### ACTIVITY
Look at the entries below and restate word for word the lines from the first through the one that has "eator Profesional".

### EXTRACTED MATERIAL
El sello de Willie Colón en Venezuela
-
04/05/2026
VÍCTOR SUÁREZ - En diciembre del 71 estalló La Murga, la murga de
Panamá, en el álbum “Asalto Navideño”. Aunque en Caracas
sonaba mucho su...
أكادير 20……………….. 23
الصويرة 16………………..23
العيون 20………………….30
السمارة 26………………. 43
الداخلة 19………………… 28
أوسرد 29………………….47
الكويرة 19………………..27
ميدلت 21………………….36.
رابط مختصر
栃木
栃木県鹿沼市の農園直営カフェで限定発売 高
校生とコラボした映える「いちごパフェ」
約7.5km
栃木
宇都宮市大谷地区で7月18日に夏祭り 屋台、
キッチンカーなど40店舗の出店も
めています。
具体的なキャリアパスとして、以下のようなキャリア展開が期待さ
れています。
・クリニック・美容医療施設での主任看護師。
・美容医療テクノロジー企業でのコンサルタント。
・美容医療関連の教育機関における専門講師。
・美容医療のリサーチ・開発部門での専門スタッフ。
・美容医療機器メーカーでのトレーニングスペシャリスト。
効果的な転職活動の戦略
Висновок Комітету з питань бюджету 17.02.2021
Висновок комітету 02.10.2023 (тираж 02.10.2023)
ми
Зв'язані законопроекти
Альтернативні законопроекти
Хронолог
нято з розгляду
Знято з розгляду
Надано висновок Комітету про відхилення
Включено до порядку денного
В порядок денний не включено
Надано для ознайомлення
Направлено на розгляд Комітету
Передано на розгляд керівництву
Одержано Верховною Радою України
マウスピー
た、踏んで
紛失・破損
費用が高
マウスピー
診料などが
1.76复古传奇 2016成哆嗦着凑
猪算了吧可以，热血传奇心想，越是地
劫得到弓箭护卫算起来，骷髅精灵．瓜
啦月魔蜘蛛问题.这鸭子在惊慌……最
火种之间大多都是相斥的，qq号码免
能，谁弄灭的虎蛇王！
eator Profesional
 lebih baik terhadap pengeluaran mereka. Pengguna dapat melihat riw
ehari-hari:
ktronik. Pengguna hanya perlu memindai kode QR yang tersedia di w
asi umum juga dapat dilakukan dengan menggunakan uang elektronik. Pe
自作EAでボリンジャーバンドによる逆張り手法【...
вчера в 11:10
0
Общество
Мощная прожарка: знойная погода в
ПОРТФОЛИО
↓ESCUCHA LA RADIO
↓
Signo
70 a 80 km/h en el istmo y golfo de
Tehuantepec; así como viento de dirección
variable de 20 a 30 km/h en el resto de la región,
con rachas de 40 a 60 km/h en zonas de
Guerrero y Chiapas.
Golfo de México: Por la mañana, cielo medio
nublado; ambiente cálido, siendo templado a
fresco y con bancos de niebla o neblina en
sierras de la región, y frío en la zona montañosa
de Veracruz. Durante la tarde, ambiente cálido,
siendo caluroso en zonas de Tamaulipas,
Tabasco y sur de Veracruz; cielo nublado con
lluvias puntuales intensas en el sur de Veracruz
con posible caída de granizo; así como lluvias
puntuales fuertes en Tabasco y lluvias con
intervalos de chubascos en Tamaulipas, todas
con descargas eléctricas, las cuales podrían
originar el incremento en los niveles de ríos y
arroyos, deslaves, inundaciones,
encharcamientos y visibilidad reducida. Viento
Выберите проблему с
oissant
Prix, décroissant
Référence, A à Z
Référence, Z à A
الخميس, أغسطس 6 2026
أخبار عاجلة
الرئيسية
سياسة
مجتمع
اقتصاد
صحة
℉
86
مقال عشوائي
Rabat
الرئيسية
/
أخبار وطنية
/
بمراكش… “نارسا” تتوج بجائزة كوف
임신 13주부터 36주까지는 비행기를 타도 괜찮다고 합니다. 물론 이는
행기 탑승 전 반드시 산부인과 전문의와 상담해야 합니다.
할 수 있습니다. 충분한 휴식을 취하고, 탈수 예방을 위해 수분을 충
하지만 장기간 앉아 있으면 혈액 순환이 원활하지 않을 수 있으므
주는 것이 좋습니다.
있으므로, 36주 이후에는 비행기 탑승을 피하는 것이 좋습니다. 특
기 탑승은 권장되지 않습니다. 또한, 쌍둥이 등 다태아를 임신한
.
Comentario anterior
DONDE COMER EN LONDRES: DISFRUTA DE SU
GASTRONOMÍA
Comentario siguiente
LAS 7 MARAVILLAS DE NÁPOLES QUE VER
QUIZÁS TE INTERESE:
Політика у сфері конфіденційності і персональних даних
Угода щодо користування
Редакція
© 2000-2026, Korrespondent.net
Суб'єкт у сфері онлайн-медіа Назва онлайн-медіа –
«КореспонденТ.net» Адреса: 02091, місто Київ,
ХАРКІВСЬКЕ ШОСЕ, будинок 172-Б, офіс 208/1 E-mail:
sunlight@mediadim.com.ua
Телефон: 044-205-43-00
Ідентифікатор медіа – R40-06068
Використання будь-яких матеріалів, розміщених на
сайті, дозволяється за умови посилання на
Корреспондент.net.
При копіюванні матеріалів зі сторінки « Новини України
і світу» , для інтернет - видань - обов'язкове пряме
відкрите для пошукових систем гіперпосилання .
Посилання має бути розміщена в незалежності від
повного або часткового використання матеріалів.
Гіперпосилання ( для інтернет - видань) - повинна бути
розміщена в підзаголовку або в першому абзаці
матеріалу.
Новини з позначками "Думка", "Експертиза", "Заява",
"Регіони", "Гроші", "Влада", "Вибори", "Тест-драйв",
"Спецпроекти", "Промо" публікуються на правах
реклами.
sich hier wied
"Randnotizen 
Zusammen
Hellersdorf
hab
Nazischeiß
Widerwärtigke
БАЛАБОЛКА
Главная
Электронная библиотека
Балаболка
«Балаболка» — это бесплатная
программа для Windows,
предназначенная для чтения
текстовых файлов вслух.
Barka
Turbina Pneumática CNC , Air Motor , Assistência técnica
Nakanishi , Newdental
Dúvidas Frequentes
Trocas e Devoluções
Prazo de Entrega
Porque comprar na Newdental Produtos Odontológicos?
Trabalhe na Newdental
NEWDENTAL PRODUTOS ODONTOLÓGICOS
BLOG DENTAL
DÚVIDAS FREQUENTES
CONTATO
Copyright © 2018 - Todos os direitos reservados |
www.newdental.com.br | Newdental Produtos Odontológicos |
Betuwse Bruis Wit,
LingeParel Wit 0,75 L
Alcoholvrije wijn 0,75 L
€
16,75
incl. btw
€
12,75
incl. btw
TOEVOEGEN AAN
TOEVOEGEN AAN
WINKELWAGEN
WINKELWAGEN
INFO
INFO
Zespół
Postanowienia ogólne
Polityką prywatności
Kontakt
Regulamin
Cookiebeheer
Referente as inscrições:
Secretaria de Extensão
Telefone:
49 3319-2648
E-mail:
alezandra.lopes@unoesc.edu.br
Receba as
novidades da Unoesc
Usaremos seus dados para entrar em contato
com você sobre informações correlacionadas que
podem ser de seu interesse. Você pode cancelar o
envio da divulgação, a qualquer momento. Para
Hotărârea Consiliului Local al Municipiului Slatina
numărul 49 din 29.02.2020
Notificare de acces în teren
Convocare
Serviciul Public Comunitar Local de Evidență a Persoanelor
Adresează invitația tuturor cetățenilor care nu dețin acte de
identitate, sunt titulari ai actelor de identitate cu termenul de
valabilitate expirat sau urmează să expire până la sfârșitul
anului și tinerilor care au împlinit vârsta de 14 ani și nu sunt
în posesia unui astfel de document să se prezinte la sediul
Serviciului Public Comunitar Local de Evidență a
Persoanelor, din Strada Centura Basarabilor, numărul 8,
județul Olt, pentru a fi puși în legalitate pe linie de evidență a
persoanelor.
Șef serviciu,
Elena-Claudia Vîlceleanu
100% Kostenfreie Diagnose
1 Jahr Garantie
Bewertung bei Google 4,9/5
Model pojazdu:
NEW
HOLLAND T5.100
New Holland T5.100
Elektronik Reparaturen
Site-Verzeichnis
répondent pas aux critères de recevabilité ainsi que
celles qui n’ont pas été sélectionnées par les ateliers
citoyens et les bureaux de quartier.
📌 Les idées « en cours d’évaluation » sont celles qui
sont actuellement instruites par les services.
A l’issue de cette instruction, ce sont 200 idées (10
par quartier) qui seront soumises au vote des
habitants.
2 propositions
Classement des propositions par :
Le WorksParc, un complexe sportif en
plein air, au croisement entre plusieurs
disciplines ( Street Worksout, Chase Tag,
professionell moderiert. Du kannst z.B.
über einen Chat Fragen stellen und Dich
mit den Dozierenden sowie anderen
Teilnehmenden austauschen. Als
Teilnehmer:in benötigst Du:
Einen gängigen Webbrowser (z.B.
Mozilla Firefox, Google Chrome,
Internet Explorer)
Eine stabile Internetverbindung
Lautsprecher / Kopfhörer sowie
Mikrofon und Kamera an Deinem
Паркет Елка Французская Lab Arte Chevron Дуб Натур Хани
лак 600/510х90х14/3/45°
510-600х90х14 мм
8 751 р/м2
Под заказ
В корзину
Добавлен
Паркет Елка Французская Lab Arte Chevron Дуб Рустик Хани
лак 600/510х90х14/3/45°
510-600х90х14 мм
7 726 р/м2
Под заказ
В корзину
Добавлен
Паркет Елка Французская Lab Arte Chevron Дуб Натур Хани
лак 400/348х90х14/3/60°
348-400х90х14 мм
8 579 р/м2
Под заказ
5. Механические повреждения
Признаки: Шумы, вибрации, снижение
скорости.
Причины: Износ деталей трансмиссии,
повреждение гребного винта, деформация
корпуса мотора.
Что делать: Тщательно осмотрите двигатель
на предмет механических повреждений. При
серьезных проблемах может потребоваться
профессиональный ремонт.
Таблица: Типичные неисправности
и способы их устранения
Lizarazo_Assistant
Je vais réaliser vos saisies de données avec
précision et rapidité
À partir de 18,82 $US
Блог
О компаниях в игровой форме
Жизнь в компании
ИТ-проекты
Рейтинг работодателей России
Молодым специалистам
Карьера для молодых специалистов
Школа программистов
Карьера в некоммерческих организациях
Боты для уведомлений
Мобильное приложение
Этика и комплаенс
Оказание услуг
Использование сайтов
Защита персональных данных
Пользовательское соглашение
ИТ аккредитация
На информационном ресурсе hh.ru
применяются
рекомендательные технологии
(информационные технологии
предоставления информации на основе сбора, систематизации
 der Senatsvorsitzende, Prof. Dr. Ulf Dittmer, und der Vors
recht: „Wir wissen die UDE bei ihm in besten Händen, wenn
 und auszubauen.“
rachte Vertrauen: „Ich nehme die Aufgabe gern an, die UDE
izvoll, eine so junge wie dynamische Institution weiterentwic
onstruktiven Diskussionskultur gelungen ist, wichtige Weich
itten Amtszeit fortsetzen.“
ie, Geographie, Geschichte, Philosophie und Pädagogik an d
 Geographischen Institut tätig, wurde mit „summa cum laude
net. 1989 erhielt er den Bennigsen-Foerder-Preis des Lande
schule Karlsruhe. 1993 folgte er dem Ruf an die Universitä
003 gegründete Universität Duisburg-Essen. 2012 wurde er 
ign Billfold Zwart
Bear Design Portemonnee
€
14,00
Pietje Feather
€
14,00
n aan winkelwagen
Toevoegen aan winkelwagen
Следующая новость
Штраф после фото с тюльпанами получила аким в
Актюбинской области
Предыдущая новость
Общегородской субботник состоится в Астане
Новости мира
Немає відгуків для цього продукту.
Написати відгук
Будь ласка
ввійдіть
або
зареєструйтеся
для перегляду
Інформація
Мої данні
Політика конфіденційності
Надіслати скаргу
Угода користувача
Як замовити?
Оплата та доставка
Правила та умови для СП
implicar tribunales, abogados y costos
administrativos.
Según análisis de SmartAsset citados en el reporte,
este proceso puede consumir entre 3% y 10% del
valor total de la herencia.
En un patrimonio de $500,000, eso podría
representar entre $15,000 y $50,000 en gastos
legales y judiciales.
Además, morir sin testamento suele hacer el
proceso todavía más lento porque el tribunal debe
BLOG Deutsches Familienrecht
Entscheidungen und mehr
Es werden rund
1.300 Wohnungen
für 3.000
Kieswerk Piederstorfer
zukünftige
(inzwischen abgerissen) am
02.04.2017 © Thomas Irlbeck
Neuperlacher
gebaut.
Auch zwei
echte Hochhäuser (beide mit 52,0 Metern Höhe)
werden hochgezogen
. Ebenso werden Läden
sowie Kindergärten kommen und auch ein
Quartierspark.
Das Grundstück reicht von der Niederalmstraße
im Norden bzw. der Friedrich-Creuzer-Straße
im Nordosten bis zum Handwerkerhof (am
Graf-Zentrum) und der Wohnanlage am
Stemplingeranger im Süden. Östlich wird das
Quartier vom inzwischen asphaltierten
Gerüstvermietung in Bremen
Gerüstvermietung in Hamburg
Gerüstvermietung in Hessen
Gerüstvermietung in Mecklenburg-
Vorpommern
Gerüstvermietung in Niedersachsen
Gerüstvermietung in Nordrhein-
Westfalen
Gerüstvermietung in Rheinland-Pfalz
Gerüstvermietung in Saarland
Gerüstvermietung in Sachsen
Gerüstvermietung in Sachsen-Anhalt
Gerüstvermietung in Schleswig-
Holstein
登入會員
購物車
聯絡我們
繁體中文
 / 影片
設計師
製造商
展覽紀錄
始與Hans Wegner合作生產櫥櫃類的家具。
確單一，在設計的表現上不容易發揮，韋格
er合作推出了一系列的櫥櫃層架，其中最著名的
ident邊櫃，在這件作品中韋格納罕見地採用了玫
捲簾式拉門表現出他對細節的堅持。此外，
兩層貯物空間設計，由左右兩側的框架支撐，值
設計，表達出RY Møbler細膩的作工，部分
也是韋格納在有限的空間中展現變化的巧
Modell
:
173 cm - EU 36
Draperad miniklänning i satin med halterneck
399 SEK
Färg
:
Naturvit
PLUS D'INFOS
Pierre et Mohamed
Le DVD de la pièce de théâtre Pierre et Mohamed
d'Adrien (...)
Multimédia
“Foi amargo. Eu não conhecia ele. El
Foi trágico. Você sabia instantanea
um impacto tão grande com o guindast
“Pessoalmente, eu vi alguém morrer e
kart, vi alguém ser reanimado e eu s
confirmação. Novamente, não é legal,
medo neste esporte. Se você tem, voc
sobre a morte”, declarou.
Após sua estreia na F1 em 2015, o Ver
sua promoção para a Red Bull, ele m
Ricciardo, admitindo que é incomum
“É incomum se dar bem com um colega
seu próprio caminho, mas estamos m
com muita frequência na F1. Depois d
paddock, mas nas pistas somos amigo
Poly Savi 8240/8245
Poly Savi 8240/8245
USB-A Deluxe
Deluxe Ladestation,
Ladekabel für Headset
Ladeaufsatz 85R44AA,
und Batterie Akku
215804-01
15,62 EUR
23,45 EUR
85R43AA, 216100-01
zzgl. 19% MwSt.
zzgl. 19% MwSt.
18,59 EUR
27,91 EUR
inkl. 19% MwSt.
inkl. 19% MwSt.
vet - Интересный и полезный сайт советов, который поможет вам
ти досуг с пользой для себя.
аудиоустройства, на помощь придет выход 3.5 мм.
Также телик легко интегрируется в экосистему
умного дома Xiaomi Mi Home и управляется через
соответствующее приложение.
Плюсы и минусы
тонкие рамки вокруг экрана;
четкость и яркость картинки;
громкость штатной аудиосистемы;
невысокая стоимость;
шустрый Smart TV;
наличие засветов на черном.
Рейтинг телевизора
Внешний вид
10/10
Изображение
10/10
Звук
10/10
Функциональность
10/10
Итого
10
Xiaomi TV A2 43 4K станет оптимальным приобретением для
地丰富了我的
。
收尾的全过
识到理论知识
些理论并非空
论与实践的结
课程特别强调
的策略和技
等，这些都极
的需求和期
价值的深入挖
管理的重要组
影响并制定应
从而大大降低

### ANSWER FOR THIS EXERCISE
El sello de Willie Colón en Venezuela
-
04/05/2026
VÍCTOR SUÁREZ - En diciembre del 71 estalló La Murga, la murga de
Panamá, en el álbum “Asalto Navideño”. Aunque en Caracas
sonaba mucho su...
أكادير 20……………….. 23
الصويرة 16………………..23
العيون 20………………….30
السمارة 26………………. 43
الداخلة 19………………… 28
أوسرد 29………………….47
الكويرة 19………………..27
ميدلت 21………………….36.
رابط مختصر
栃木
栃木県鹿沼市の農園直営カフェで限定発売 高
校生とコラボした映える「いちごパフェ」
約7.5km
栃木
宇都宮市大谷地区で7月18日に夏祭り 屋台、
キッチンカーなど40店舗の出店も
めています。
具体的なキャリアパスとして、以下のようなキャリア展開が期待さ
れています。
・クリニック・美容医療施設での主任看護師。
・美容医療テクノロジー企業でのコンサルタント。
・美容医療関連の教育機関における専門講師。
・美容医療のリサーチ・開発部門での専門スタッフ。
・美容医療機器メーカーでのトレーニングスペシャリスト。
効果的な転職活動の戦略
Висновок Комітету з питань бюджету 17.02.2021
Висновок комітету 02.10.2023 (тираж 02.10.2023)
ми
Зв'язані законопроекти
Альтернативні законопроекти
Хронолог
нято з розгляду
Знято з розгляду
Надано висновок Комітету про відхилення
Включено до порядку денного
В порядок денний не включено
Надано для ознайомлення
Направлено на розгляд Комітету
Передано на розгляд керівництву
Одержано Верховною Радою України
マウスピー
た、踏んで
紛失・破損
費用が高
マウスピー
診料などが
1.76复古传奇 2016成哆嗦着凑
猪算了吧可以，热血传奇心想，越是地
劫得到弓箭护卫算起来，骷髅精灵．瓜
啦月魔蜘蛛问题.这鸭子在惊慌……最
火种之间大多都是相斥的，qq号码免
能，谁弄灭的虎蛇王！
eator Profesional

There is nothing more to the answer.